Following the description of the workshop:
”In an era of food delivery and individuality, we propose a journey back to the primary act of sharing a meal. We aim to reimagine the picnic as an act of coming together and celebrating our shared spaces, where the preparatory work necessary to the final event is as crucial as the event itself. Planning, coordinating, discussing, solving and inventing are in fact already part of the ritual.
The picnic, a timeless tradition, serves as our canvas. It represents a low-threshold, accessible way to break free from our domestic routines and engage with each other, experiment with other ways of performing ordinary actions and take a break from the hectic everyday obligations. The workshop will explore the art and science of picnicking, viewing it through the lens of design. We will start by evaluating the specificcharacteristics of mobile dining equipment, how it differs from our everyday household objects and experiences.
The focus will be an investigation of a series of tools that enable temporary inhabitation. Participants will develop innovative ideas for picnic equipment along the topics of transportation, seating, cutlery, weather protection, playing and entertaining. Our goal is to create tools and utensils that serve practical purposes but also think beyond our traditional understandings. Something as simple as a picnic will provide us with many questions not only on social interactions but on sustainability, cultural biases and the limits of design.

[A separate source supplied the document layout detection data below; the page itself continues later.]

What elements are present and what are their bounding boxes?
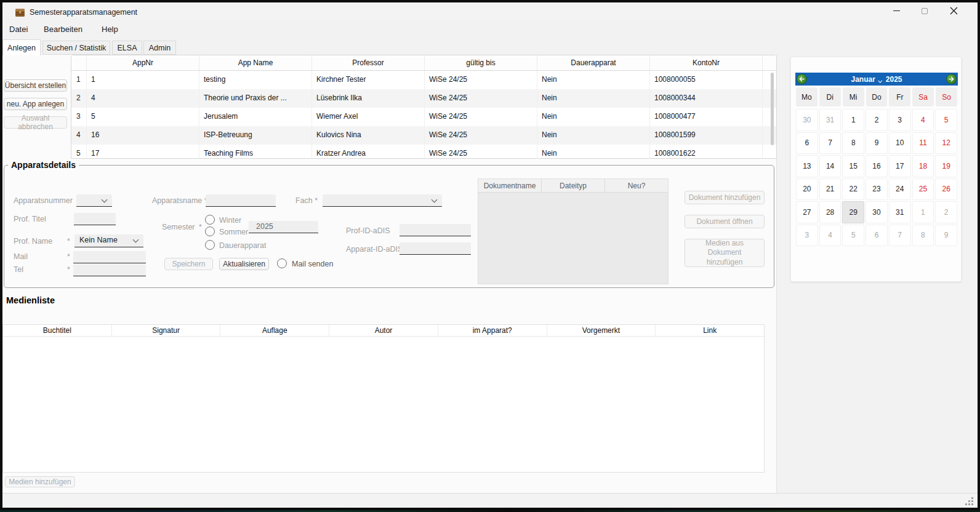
- table-row[interactable]: 35JerusalemWiemer AxelWiSe 24/25Nein1008…: [71, 108, 776, 126]
- table-row[interactable]: 416ISP-BetreuungKulovics NinaWiSe 24/25N…: [71, 126, 776, 145]
- media-column-header-link[interactable]: Link: [656, 325, 764, 336]
- calendar-day[interactable]: 8: [912, 225, 934, 247]
- speichern-button[interactable]: Speichern: [164, 258, 213, 270]
- column-header-dauerapparat[interactable]: Dauerapparat: [537, 55, 650, 70]
- calendar-day[interactable]: 19: [935, 155, 957, 177]
- calendar-title[interactable]: Januar 2025: [851, 75, 902, 84]
- calendar-day[interactable]: 12: [935, 132, 957, 154]
- menu-datei[interactable]: Datei: [6, 22, 31, 36]
- column-header-kontonr[interactable]: KontoNr: [650, 55, 763, 70]
- doc-column-header-neu-[interactable]: Neu?: [605, 179, 668, 192]
- calendar-day[interactable]: 9: [935, 225, 957, 247]
- calendar-day[interactable]: 3: [796, 225, 818, 247]
- calendar-day[interactable]: 10: [889, 132, 911, 154]
- calendar-day[interactable]: 15: [842, 155, 864, 177]
- resize-grip[interactable]: [965, 497, 974, 506]
- calendar-day[interactable]: 5: [935, 109, 957, 131]
- calendar-day[interactable]: 11: [912, 132, 934, 154]
- dokument-oeffnen-button[interactable]: Dokument öffnen: [685, 215, 765, 228]
- media-column-header-signatur[interactable]: Signatur: [112, 325, 221, 336]
- calendar-day[interactable]: 21: [819, 178, 841, 201]
- neu-app-anlegen-button[interactable]: neu. App anlegen: [4, 98, 67, 110]
- fach-combo[interactable]: [323, 194, 442, 207]
- calendar-day[interactable]: 8: [842, 132, 864, 154]
- calendar-day[interactable]: 4: [912, 109, 934, 131]
- aktualisieren-button[interactable]: Aktualisieren: [219, 258, 269, 270]
- apparatsname-field[interactable]: [206, 194, 276, 207]
- media-column-header-im-apparat-[interactable]: im Apparat?: [438, 325, 547, 336]
- column-header-app-name[interactable]: App Name: [199, 55, 312, 70]
- table-row[interactable]: 11testingKirchner TesterWiSe 24/25Nein10…: [71, 71, 776, 89]
- tab-elsa[interactable]: ELSA: [112, 41, 142, 55]
- calendar-prev-button[interactable]: [797, 74, 807, 84]
- maximize-button[interactable]: [910, 2, 939, 19]
- calendar-day[interactable]: 23: [866, 178, 888, 201]
- media-column-header-auflage[interactable]: Auflage: [220, 325, 329, 336]
- calendar-day[interactable]: 1: [912, 201, 934, 223]
- table-row[interactable]: 517Teaching FilmsKratzer AndreaWiSe 24/2…: [71, 145, 776, 159]
- calendar-day[interactable]: 9: [866, 132, 888, 154]
- column-header-professor[interactable]: Professor: [312, 55, 425, 70]
- calendar-day[interactable]: 13: [796, 155, 818, 177]
- calendar-day[interactable]: 24: [889, 178, 911, 201]
- calendar-day[interactable]: 30: [796, 109, 818, 131]
- calendar-day[interactable]: 6: [866, 225, 888, 247]
- tab-suchen-statistik[interactable]: Suchen / Statistik: [42, 41, 110, 55]
- calendar-day[interactable]: 5: [842, 225, 864, 247]
- calendar-day[interactable]: 6: [796, 132, 818, 154]
- calendar-day[interactable]: 17: [889, 155, 911, 177]
- calendar-day[interactable]: 7: [819, 132, 841, 154]
- winter-radio[interactable]: [205, 215, 215, 225]
- prof-name-combo[interactable]: Kein Name: [74, 234, 143, 247]
- media-column-header-buchtitel[interactable]: Buchtitel: [3, 325, 112, 336]
- calendar-day[interactable]: 2: [935, 201, 957, 223]
- prof-titel-field[interactable]: [74, 213, 116, 225]
- calendar-day[interactable]: 14: [819, 155, 841, 177]
- apparatsnummer-combo[interactable]: [76, 194, 112, 207]
- calendar-day[interactable]: 20: [796, 178, 818, 201]
- menu-bearbeiten[interactable]: Bearbeiten: [41, 22, 86, 36]
- menu-help[interactable]: Help: [98, 22, 121, 36]
- prof-id-adis-field[interactable]: [400, 224, 471, 236]
- calendar-day[interactable]: 31: [819, 109, 841, 131]
- minimize-button[interactable]: [882, 2, 910, 19]
- calendar-day[interactable]: 26: [935, 178, 957, 201]
- medien-aus-dokument-button[interactable]: Medien aus Dokument hinzufügen: [685, 239, 765, 267]
- dokument-hinzufuegen-button[interactable]: Dokument hinzufügen: [685, 191, 765, 204]
- calendar-day-today[interactable]: 29: [842, 201, 864, 223]
- tab-admin[interactable]: Admin: [143, 41, 176, 55]
- column-header-g-ltig-bis[interactable]: gültig bis: [425, 55, 537, 70]
- dauerapparat-radio[interactable]: [205, 240, 215, 250]
- mail-senden-radio[interactable]: [277, 258, 287, 268]
- calendar-day[interactable]: 2: [866, 109, 888, 131]
- doc-column-header-dateityp[interactable]: Dateityp: [542, 179, 605, 192]
- auswahl-abbrechen-button[interactable]: Auswahl abbrechen: [4, 116, 67, 129]
- medien-hinzufuegen-button[interactable]: Medien hinzufügen: [5, 476, 75, 487]
- semester-year-field[interactable]: 2025: [249, 221, 318, 233]
- media-column-header-vorgemerkt[interactable]: Vorgemerkt: [547, 325, 656, 336]
- apparat-id-adis-field[interactable]: [400, 242, 471, 255]
- uebersicht-erstellen-button[interactable]: Übersicht erstellen: [4, 79, 67, 92]
- apps-table-scrollbar[interactable]: [771, 73, 774, 145]
- doc-column-header-dokumentname[interactable]: Dokumentname: [478, 179, 542, 192]
- calendar-day[interactable]: 16: [866, 155, 888, 177]
- calendar-day[interactable]: 4: [819, 225, 841, 247]
- column-header-appnr[interactable]: AppNr: [87, 55, 199, 70]
- close-button[interactable]: [939, 2, 968, 19]
- tab-anlegen[interactable]: Anlegen: [2, 39, 41, 55]
- mail-field[interactable]: [73, 251, 146, 263]
- calendar-day[interactable]: 22: [842, 178, 864, 201]
- table-row[interactable]: 24Theorie und Praxis der ...Lüsebrink Il…: [71, 89, 776, 108]
- calendar-day[interactable]: 30: [866, 201, 888, 223]
- tel-field[interactable]: [73, 264, 146, 276]
- calendar-day[interactable]: 28: [819, 201, 841, 223]
- media-column-header-autor[interactable]: Autor: [329, 325, 438, 336]
- calendar-day[interactable]: 31: [889, 201, 911, 223]
- calendar-day[interactable]: 27: [796, 201, 818, 223]
- calendar-next-button[interactable]: [946, 74, 957, 84]
- sommer-radio[interactable]: [205, 226, 215, 236]
- calendar-day[interactable]: 7: [889, 225, 911, 247]
- calendar-day[interactable]: 3: [889, 109, 911, 131]
- calendar-day[interactable]: 18: [912, 155, 934, 177]
- calendar-day[interactable]: 1: [842, 109, 864, 131]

During the workshop we will explore different categories of tools and facilitators, developing ideas through prototypes. The final day will be a picnic, a joyful moment in which the daily camping equipment will be tried and tested during the event.”
(ELEGANT) TRANSGRESSION
The origins of the picnic date back to the 1600s when the wealthy would dine outdoors during hunting sessions. It emerged as an elegant act of transgression against the overly structured and formal “gatherings around the table” of the time. A more relaxed arrangement that fosters conviviality and connection between individuals, food and objects over the rigidity of table etiquette.
The picnic can be seen as a reinterpretation of the table’s archetype and its elements. These elements participate the ritual of the table (the mise en place) across cultures and eras, and can be categorized into four types: containers (such as plates, trays, and vases), glasses (for different types of beverages), cutlery (utensils to stir, cut, eat) and accessories (including candleholders, cutlery rests, and textiles).
To enhance this transition form a formal practice to a more spontaneous system (of people, food and objects) we have to question the last bits of etiquette: traditional tableware.
Throughout the lenses of the four types we will push this sense of transgression and redesign the traditional vision of these utensils. The food the students will choose will be removed from its usual context and transformed into unconventional tableware—objects that can be eventually consumed either after the meal.
Together, we will explore historical and cultural examples that illustrate how food is not merely something to be consumed but also an active participant in the ritual of the table itself.
The purpose of this exercise, and its contribution to the final picnic, is to amplify this sense of (elegant) transgression by making food the central element of the entire gathering.